The brain map confirmed her vulnerabilities: A lack of sense of being part of something bigger, loner qualities or lack of understanding of social rules, social invasiveness, impulsive aggression and rage, distractibility and mood control issues, hypervigilance and hyperactivity, auditory hypersensitivity and fear, a recent betrayal (which she described), and a general sense of not feeling emotionally safe and being able to expand or unfold her potential. Structurally, her brain’s maturation was slightly behind age-matched peers.
We did twelve neurofeedback sessions in seven consecutive days, involving two sessions per day of two hours each, which she greatly enjoyed. Her parents took her swimming, shopping and to other touristic attractions during her lunch break and evenings, when she got to choose her favourite international foods. Already, her mother remarked that she found Anusha much easier to handle, and was surprised when she calmly accepted changes of plans when an outburst was expected. Her parents were able to visit friends and spend time together during her sessions, a welcome relief and vacation.
After a week of having returned to school, her parents noticed substantial positive changes in her behaviour.
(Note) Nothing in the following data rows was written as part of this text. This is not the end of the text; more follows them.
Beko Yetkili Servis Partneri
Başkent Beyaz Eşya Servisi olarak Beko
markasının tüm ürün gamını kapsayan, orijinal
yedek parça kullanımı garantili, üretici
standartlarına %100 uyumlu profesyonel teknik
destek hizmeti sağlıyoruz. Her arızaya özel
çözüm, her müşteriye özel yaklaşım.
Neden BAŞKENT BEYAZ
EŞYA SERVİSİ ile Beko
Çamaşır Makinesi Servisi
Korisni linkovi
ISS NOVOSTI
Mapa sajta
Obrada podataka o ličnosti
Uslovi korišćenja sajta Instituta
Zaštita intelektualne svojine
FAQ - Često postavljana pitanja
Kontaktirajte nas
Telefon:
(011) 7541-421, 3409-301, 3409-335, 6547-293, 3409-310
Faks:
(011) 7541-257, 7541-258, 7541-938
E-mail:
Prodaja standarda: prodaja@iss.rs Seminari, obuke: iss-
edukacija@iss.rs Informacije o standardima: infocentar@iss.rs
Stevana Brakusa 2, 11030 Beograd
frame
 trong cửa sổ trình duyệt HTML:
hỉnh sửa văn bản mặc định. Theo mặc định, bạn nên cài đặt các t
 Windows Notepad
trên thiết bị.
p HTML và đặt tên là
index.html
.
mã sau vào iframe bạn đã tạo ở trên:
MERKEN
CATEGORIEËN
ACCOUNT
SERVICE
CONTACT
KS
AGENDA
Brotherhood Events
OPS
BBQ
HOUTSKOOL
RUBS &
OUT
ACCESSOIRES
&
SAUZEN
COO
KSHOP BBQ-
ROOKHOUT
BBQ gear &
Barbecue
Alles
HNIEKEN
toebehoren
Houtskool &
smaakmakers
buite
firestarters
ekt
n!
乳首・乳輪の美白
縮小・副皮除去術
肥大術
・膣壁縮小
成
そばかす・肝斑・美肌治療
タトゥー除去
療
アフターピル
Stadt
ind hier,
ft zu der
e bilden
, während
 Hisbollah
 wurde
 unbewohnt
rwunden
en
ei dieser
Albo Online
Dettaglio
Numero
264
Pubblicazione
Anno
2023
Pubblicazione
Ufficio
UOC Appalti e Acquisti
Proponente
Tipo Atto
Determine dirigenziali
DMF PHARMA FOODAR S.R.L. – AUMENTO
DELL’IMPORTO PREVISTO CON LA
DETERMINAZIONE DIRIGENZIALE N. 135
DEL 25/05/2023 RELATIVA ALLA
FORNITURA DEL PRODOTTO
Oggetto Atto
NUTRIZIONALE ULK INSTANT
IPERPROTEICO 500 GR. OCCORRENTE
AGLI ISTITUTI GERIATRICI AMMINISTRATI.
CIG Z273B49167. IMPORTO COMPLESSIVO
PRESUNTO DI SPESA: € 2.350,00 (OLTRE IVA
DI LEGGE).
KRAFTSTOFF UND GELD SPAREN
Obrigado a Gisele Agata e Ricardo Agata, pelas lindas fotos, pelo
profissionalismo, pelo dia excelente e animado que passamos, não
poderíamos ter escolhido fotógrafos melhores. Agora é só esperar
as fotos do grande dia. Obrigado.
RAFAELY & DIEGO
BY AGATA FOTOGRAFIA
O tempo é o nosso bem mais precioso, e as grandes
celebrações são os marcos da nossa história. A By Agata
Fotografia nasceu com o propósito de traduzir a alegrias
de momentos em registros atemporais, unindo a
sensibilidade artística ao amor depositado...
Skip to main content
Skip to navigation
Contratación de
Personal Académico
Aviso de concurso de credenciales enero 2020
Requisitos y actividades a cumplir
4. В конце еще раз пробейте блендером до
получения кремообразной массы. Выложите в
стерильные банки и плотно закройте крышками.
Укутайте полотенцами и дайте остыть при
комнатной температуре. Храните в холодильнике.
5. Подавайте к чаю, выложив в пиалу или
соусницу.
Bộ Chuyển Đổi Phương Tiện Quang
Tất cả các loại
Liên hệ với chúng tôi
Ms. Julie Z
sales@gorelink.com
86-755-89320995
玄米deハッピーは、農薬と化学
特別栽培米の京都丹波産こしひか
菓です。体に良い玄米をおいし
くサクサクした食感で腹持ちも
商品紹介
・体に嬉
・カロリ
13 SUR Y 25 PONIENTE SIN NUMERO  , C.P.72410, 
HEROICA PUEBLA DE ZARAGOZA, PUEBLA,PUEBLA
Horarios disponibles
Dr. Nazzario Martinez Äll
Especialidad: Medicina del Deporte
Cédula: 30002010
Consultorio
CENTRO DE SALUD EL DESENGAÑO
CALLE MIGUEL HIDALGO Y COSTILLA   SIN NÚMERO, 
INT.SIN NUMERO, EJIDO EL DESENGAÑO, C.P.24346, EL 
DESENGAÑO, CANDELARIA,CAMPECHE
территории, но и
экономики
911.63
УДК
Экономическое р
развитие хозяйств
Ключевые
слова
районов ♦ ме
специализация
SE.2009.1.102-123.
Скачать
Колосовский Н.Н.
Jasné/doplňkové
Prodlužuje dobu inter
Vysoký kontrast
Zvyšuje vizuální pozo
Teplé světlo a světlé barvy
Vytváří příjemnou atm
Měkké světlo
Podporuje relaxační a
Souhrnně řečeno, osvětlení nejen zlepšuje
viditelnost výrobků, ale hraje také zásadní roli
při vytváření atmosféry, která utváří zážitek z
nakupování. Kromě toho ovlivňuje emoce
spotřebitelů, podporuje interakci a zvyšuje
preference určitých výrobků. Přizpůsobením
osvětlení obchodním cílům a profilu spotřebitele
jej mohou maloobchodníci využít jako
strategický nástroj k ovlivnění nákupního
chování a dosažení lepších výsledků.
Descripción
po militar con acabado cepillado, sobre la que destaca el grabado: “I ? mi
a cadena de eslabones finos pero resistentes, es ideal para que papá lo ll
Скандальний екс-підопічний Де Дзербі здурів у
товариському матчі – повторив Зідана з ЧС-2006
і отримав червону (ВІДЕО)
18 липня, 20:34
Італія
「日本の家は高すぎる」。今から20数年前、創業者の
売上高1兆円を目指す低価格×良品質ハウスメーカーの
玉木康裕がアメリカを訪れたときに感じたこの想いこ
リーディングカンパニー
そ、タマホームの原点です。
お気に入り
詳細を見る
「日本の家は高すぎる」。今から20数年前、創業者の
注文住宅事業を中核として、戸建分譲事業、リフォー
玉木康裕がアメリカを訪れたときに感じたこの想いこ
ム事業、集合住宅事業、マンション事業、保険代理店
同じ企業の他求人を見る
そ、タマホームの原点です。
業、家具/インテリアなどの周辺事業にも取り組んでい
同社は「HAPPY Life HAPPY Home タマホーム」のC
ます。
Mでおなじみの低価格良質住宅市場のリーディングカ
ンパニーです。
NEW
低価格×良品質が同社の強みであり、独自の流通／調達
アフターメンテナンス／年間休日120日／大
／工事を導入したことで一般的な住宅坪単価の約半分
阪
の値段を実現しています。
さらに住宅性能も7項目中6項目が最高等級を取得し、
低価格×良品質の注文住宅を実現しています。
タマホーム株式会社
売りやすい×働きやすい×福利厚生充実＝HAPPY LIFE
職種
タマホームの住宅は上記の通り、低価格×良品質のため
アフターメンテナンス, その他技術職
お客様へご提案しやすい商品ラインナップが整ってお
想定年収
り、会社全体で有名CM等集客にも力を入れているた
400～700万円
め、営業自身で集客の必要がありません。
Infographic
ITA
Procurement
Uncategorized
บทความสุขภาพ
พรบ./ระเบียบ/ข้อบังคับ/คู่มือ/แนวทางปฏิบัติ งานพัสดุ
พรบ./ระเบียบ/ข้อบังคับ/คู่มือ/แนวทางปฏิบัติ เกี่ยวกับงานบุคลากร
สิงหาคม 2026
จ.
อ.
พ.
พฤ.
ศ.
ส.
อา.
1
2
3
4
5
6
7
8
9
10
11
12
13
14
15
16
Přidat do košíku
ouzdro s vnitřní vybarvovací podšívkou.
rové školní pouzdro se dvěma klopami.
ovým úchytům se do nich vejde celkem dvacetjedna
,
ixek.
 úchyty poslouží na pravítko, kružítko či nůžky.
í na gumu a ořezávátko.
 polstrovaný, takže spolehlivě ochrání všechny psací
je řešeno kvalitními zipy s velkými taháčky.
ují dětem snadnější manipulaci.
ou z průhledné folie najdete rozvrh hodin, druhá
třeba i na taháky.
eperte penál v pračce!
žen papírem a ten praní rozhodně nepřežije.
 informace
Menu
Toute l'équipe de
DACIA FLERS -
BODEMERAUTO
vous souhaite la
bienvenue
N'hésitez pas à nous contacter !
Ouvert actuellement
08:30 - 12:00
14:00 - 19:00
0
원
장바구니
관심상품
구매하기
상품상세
As her mother reported:
– She was definitely calmer and less explosive, not ‘losing her rag’ when parents were conditioned to expect this, something they had already noticed during the training week and a new behaviour that persisted
– spontaneously picked up a book and started reading, which was unheard of before; she took interest in illustrations, calmly sat in her favourite chair, and developed a passion for the story she was focussed on
– showed patience and persistence; for example, Anusha tried and completed difficult jig-saw puzzle, laughing when it became particularly hard
– demonstrated a healthy and rational assertiveness in many situations; she explained to her parents that she did not enjoy a certain after school activity and had only been doing it to please them
– had and improved interoception, or ability to understand and express her feelings, letting her parents into her realm of understanding how situations at school and interactions with peers made her feel. This was as if an invisible shield had been pierced, and both parents felt they bonded more closely with her and as a family
– successfully negotiated herself into a schoolyard playgroup which had previously been hostile towards her, which led to the prospect of sleep-overs and new friendships.
A brain map at the end of the week confirmed these transformations. Encouragingly, her brain’s structural maturity metrics improved too, which was a positive surprise for such a short and intense training period.
Anusha’s mother had originally planned to make another trip to the UK during the summer vacation for further neurofeedback training. The psychiatric assessment a few months after her neurofeedback intensive found no grounds for an ASD nor ADHD diagnosis, and Anusha felt accepted and motivated in her school and after-school environments. The family went to Disneyland instead.